In the standard blood pressure treatment arm:
– Higher urine albumin-to-creatinine ratio was associated with increased odds of nonrecovery of eGFR (OR per 1-SD increase, 1.72; 95% CI, 1.10-2.70).
– Lower urine epidermal growth factor levels were inversely associated with nonrecovery (OR, 0.46; 95% CI, 0.26-0.79).
In the intensive blood pressure treatment arm:
– Higher urine α-1 microglobulin-to-creatinine ratio was linked with nonrecovery (OR, 1.45; 95% CI, 1.09-1.92).
– Lower EGF levels similarly predicted nonrecovery (OR, 0.62; 95% CI, 0.46-0.83).
– Lower KIM-1 levels were also associated with reduced odds of kidney function recovery (OR, 0.75; 95% CI, 0.59-0.96).
These associations suggest that markers of glomerular injury (albumin) and tubular dysfunction (α-1 microglobulin, EGF, KIM-1) measured at the time of AKI provide insights into the likelihood of kidney function recovery.
Expert Commentary
Current clinical practice mainly relies on serum creatinine changes to identify AKI, but this parameter alone cannot predict whether kidney function will recover, especially in the ambulatory setting. This study emphasizes the utility of noninvasive urine biomarkers to characterize the extent of glomerular and tubular injury underlying the serum creatinine rise.

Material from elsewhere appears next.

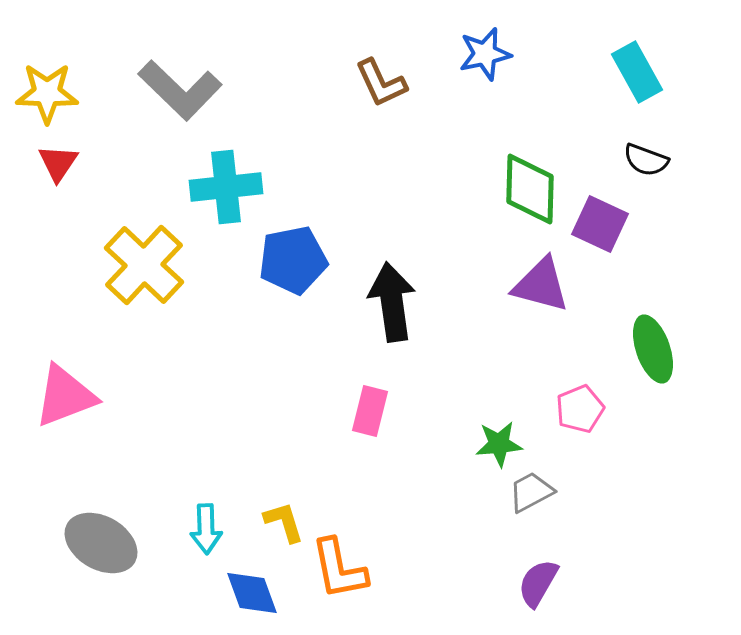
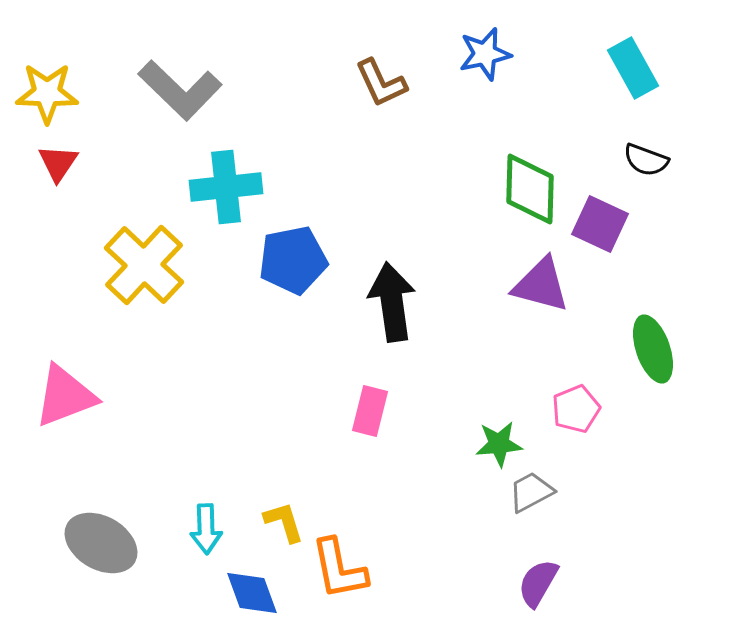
cyan rectangle: moved 4 px left, 4 px up
pink pentagon: moved 4 px left
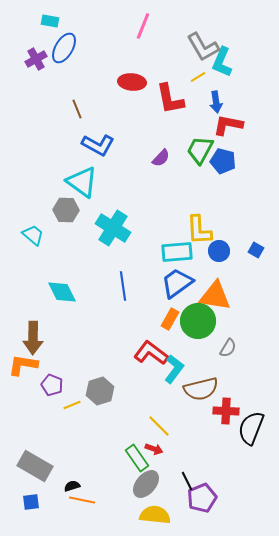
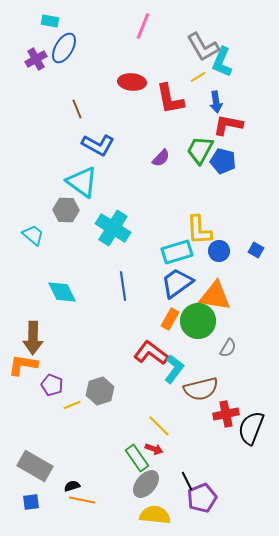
cyan rectangle at (177, 252): rotated 12 degrees counterclockwise
red cross at (226, 411): moved 3 px down; rotated 15 degrees counterclockwise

The differential biomarker patterns according to blood pressure treatment intensity underscore potential pathophysiological nuances in AKI recovery. For example, lower urinary EGF, a marker of tubular regeneration and repair, was consistently associated with nonrecovery regardless of treatment arm, indicating its potential as a prognostic biomarker.

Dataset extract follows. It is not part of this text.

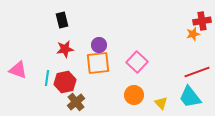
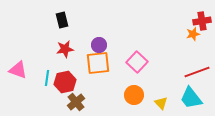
cyan trapezoid: moved 1 px right, 1 px down
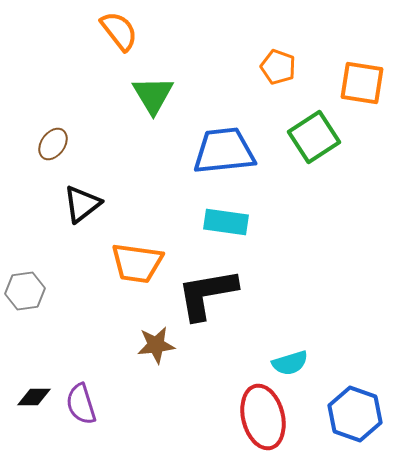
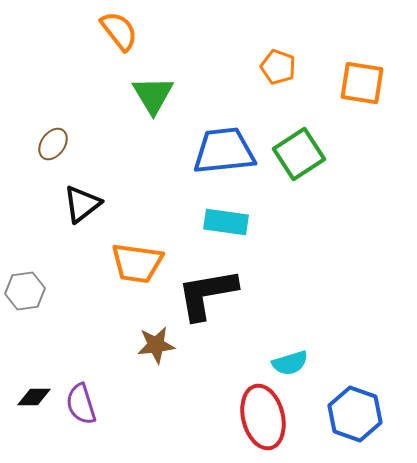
green square: moved 15 px left, 17 px down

The exclusion of patients with diabetes and heavy proteinuria (>1g/day) limits generalizability, as these populations are at high risk for kidney disease progression. Further investigation into biomarker utility in these subgroups is warranted.

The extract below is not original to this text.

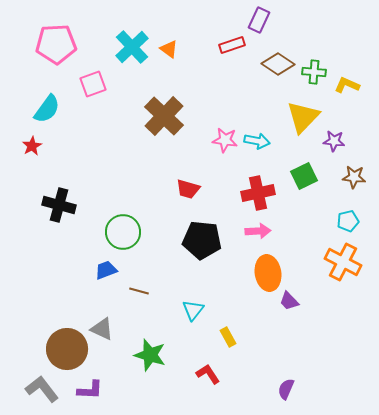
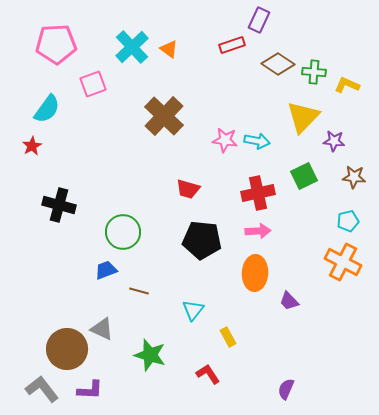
orange ellipse: moved 13 px left; rotated 12 degrees clockwise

Integrating urine biomarker measurements with clinical data could personalize management by identifying patients at risk for persistent declines in kidney function, possibly guiding adjustments in antihypertensive therapy or closer monitoring.
Conclusion
Among hypertensive adults undergoing blood pressure treatment who developed ambulatory AKI, urine biomarkers indicative of glomerular injury and tubular dysfunction were significantly associated with subsequent kidney function recovery. Urine albumin-to-creatinine ratio, α-1 microglobulin, epidermal growth factor, and kidney injury molecule-1 measured at the time of AKI may help clinicians distinguish patients at risk for persistent kidney impairment. This biomarker-based approach promises to enhance determination of kidney recovery trajectories and optimize antihypertensive treatment strategies in outpatient settings.
References
Ascher SB, Katz R, Estrella MM, Scherzer R, Chen TK, Garimella PS, Bullen AL, Hallan SI, Wettersten N, Cheung A, Shlipak MG, Ix JH. Associations of Urine Biomarkers During Ambulatory Acute Kidney Injury With Subsequent Recovery in Kidney Function: Findings From the SPRINT Study. Am J Kidney Dis. 2025 Aug;86(2):155-165. doi: 10.1053/j.ajkd.2025.02.607. Epub 2025 Apr 21. PMID: 40268226.